Boom in Stock Buybacks Stirs a Hot Debate in Washington

Boom in Stock Buybacks Stirs a Hot Debate in Washington
Senate Minority Leader Charles Schumer (D-N.Y.) (R) is flanked by Sen. Bernie Sanders (I-Vt.) while speaking to the media on Capitol Hill on May 23, 2017. (Mark Wilson/Getty Images)
Emel Akan
2/18/2019
Updated:
2/18/2019

WASHINGTON—Stock buybacks have come into focus recently as lawmakers on both sides of the aisle have scrutinized the practice. The nation’s largest business organization, however, rejects the arguments against buybacks, calling them “misguided.”

American companies announced $1.1 trillion in stock repurchases last year, setting an all-time record for corporate buybacks.

Senate Minority Leader Chuck Schumer (D-N.Y.) and Sen. Bernie Sanders (I-Vt.) introduced legislation early in February that aims to prevent stock buybacks. They claim that corporations should be banned from purchasing their shares unless they satisfy certain requirements for their workers, including a minimum wage of $15 per hour, paid sick leave, and health benefits.

In a New York Times op-ed published on Feb. 3, the senators claimed that more than 90 percent of corporate profits went to share buybacks and dividends between 2008 and 2017.

“This practice of corporate self-indulgence is not new, but it’s grown enormously,” the senators wrote, adding that buybacks were further boosted by the Trump tax cuts in 2018.

According to the U.S. Chamber of Commerce, however, lawmakers don’t understand how the buyback system works.

“These objections to stock buybacks are, in a word, misguided,” Tom Quaadman, the executive vice president of U.S. Chamber Center for Capital Markets Competitiveness, wrote in a blog post.

“Critics’ complaints rest on the premise that they maximize shareholder earnings to the detriment of workers and at the expense of investments in the company.
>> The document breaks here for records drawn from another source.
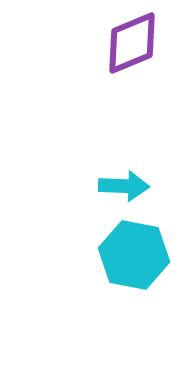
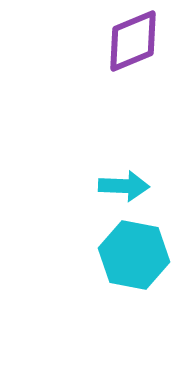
purple diamond: moved 1 px right, 2 px up
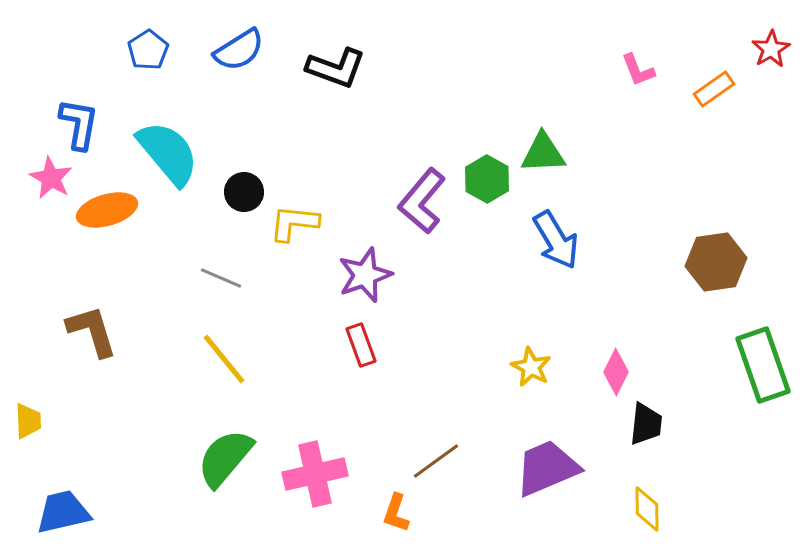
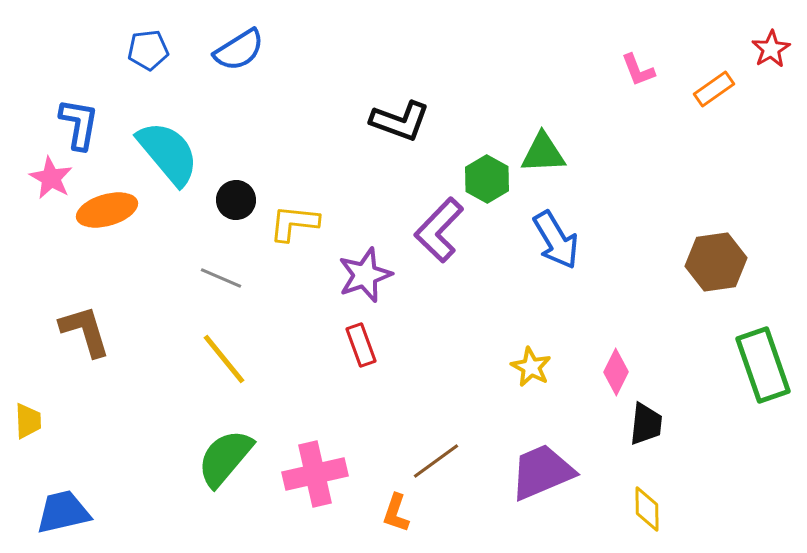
blue pentagon: rotated 27 degrees clockwise
black L-shape: moved 64 px right, 53 px down
black circle: moved 8 px left, 8 px down
purple L-shape: moved 17 px right, 29 px down; rotated 4 degrees clockwise
brown L-shape: moved 7 px left
purple trapezoid: moved 5 px left, 4 px down
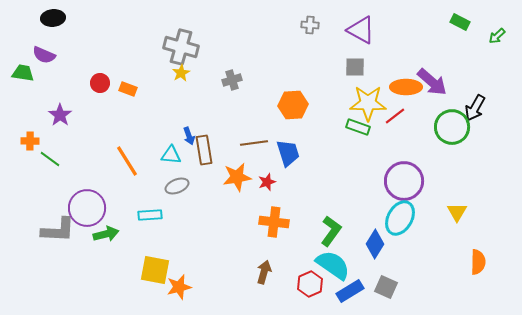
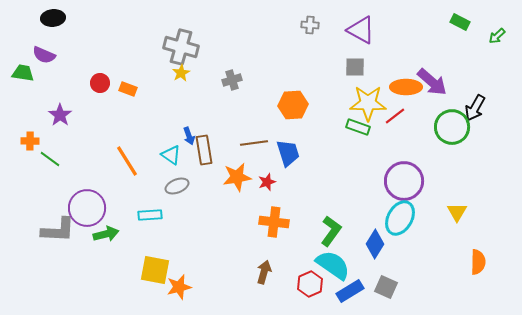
cyan triangle at (171, 155): rotated 30 degrees clockwise
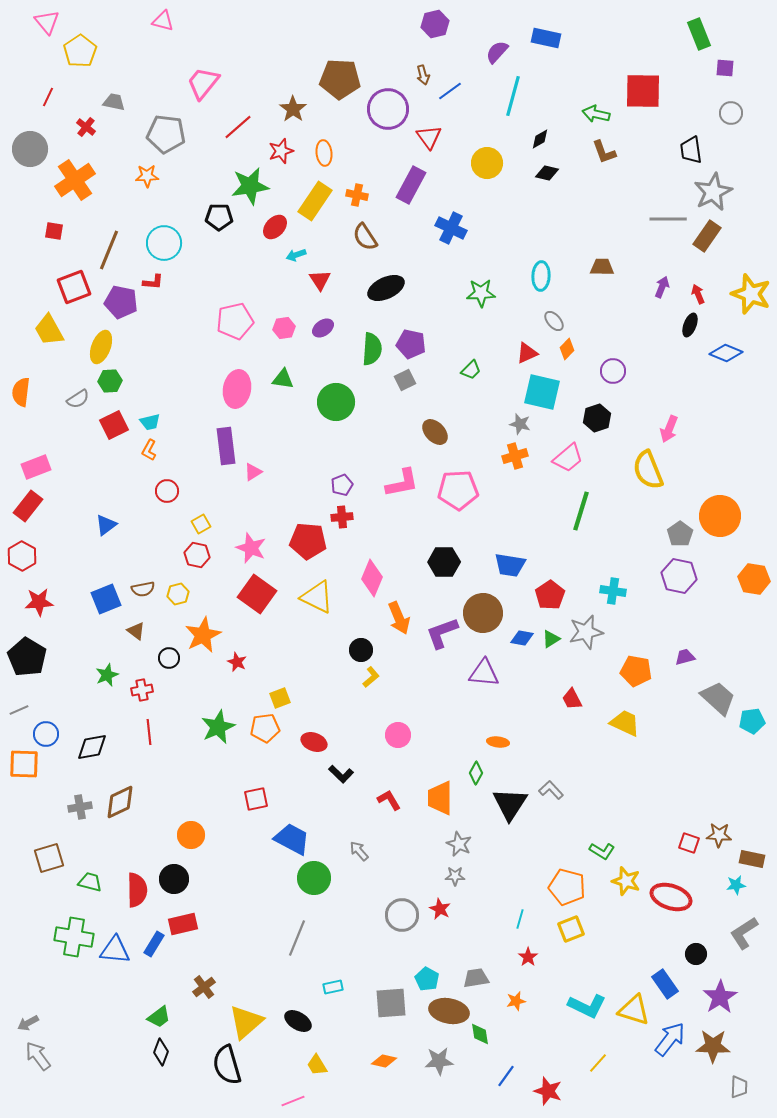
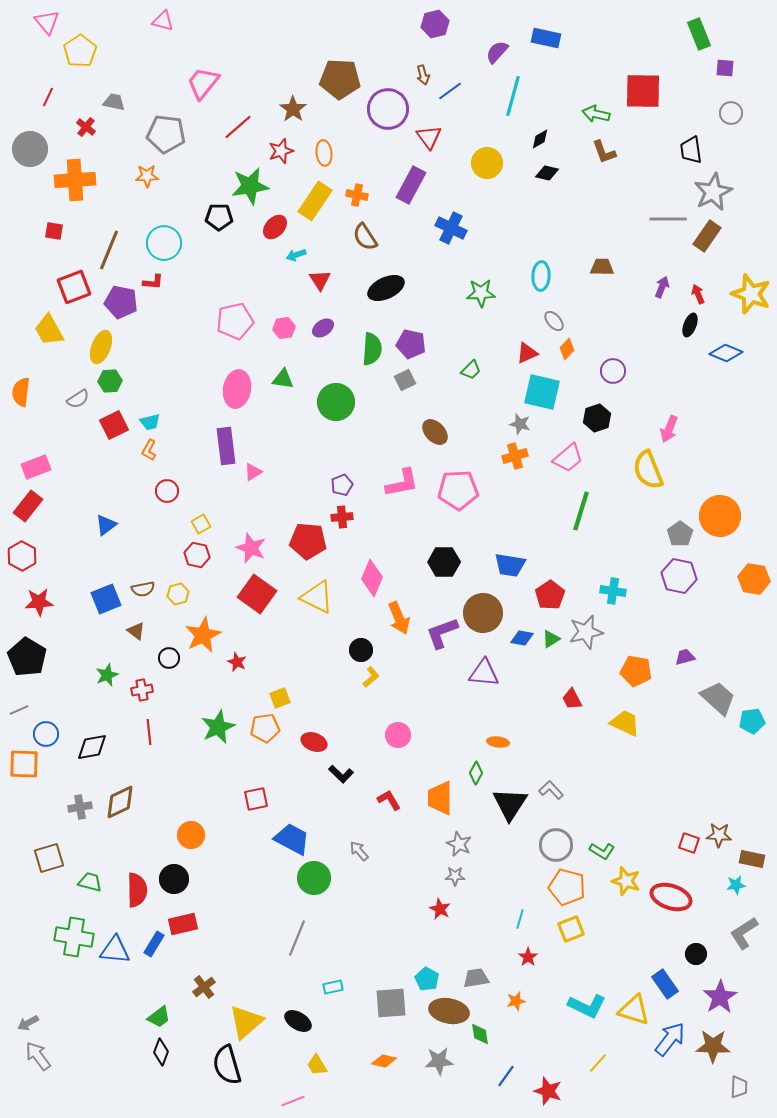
orange cross at (75, 180): rotated 30 degrees clockwise
gray circle at (402, 915): moved 154 px right, 70 px up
But this reflects a fundamental misunderstanding of how stock buybacks work.”

According to Quaadman, stock buybacks don’t just benefit company executives and the wealthy but also retirement account holders. It also helps the broader economy by delivering cash to innovative public and private companies that need capital.

Quaadman argued that U.S. companies make the most productive decisions based on the capital they have, without the “heavy hand of one-size-fits-all government mandates.” He also defended tax reform, stating that the tax cuts increased hiring and employee benefits.

Kevin Hassett, chairman of the White House’s Council of Economic Advisers, also criticized Schumer and Sanders for coming up with “economically illiterate” proposals for political reasons. He argued that the proposal was “very harmful for the economy.”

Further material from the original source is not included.